ANALİZ

CHP kendini bu kadar ezdirmemeli


Yerel seçimlere doludizgin giderken CHP ile özellikle İYİ Parti arasında süren “ittifak/iş birliği/güç birliği” çalışmaları bana çok garip geliyor.
Çünkü bu iki parti muhtemelen sarayın çizdiği siyaset yoluna farkında olmadan girdiler ve kendilerini kaptırdılar.
Erdoğan’ın MHP lideri Bahçeli ile yürüttüğü “ittifak” çalışmalarının aynısını yapmaya çalışıyorlar.
Böyle olunca hem mesafe alınmasında zorluk yaşanıyor hem de herkesi tatmin edecek bir sonuca varılamıyor.
Bana göre CHP’nin yanlışı şurada;
Tıpkı AKP gibi CHP de tüm Türkiye’yi kapsayacak bir ittifak/iş birliği peşinde.
Oysa şu gerçeği bilmeliyiz.
Muhalefet için önemli olan iki yer var.
Ankara ve İstanbul.
Bu iki kentte AKP iktidarına son verilmesi Erdoğan’ı zora sokacaktır.
Elbette bu sonuçlar Erdoğan iktidarını yıkmayacaktır ama yaratacağı deprem AKP’yi derinden sarsacak hatta belki de bir bölünmeye bile götürecektir.
Böylelikle merkezi otoritenin zayıflatılması ve demokratik hukuk sistemine dönüşün ilk adımlarının atılması mümkün olacaktır.
Bu nedenle muhalefet iş birliğini öncelikle hatta sadece Ankara ve İstanbul’da yapmalıdır.
CHP’nin İYİ Parti ile Saadet’e söyleyeceği şudur; “Bu iki kenti almak için güç birliği yapmalıyız.

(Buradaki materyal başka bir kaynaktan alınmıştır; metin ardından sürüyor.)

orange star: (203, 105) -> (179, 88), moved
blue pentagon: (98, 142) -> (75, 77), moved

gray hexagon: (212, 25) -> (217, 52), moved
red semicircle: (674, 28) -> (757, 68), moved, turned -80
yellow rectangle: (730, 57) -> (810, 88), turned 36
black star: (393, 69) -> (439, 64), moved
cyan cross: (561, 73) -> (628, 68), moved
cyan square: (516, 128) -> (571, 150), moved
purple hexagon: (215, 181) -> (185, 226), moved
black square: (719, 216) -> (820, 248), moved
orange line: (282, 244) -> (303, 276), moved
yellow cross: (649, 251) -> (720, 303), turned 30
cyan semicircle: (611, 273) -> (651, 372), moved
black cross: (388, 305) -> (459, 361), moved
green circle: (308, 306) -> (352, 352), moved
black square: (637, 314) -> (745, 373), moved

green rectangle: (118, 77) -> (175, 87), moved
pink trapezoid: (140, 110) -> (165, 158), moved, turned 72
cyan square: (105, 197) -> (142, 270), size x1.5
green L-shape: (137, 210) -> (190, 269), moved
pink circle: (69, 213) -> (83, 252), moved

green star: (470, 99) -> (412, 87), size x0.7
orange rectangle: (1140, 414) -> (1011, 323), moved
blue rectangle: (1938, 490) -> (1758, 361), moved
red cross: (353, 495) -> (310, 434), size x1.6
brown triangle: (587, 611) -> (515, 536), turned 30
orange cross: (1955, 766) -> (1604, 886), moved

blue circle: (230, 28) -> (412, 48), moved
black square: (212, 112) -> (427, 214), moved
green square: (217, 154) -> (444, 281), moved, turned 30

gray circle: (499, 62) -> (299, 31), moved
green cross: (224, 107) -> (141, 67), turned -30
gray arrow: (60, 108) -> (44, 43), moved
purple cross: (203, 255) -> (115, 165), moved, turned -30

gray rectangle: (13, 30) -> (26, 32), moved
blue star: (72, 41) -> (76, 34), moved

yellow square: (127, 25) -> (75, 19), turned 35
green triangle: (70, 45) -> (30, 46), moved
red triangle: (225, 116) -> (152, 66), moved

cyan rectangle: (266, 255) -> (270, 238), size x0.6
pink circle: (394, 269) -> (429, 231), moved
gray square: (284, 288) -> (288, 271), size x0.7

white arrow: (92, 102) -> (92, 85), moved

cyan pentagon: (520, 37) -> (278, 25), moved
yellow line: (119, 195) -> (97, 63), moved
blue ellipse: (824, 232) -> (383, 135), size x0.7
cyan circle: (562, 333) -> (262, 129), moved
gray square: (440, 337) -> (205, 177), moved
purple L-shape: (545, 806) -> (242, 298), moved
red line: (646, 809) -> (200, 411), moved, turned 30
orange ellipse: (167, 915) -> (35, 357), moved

Her iki kentte de CHP’nin oy oranı sizlerden daha yüksek. Bu nedenle adayın CHP’li olması daha doğrudur. Ancak biz de aday gösterirken içinize sinecek birini bulmak zorunda olduğumuzu biliyoruz. Bu nedenle içinizin sineceği isimleri ortaya koyarsanız daha hızlı yol alırız.”
Oysa ne yapılıyor; sanki iş birliğinden başka bir çare varmış gibi Ankara ve İstanbul’da olduğu gibi pek çok başka büyük kent için de pazarlıklar yapılıyor.
“İstanbul’da senin adayın olursa Ankara’da benim adayım olur.”
Veya şöyle deniyor;
“İzmir’de sizi destekleyelim ama Adana’da da siz aday çıkarmayın, Mersin’de bizi destekleyin Antalya sizin olsun.”
Böyle şey olmaz, olmamalı.
Sadece iki büyük ile odaklanılmalı.
CHP bu tür saçma pazarlıklarla kendini ezdirmemeli ve diğer muhalefete (tamamı) şunu söylemeli; “Amaç AKP iktidarından kurtulmaksa bu iki ilde oyları tek adayda birleştirelim. Aksi takdirde AKP zaten kazanacak. Diğer illerde herkes kendi gücünü göstersin. İstanbul Ankara kazanılmadıktan sonra zaten oraları kazanmanın pek önemi kalmayacak.”
Sonuç olarak CHP pazarlık kapısını kapayıp “Herkes kendi yoluna” derse bu diğer partilerin yararına mı olacak?
Olmayacağına göre başta İYİ Parti muhalif partiler bu fırsatçı pazarlığı bir kenara bırakmalıdır.

BUNU YAZMAK GEREK

Hatalı kararlar bütün muhalefeti gömecek


Muhalefet partileri Ankara ve İstanbul’u AKP’nin elinden almak zorunda.
Aksi takdirde ne CHP’nin ne İYİ Parti’nin ne de diğer partilerin ayakta kalabilmesi çok zor.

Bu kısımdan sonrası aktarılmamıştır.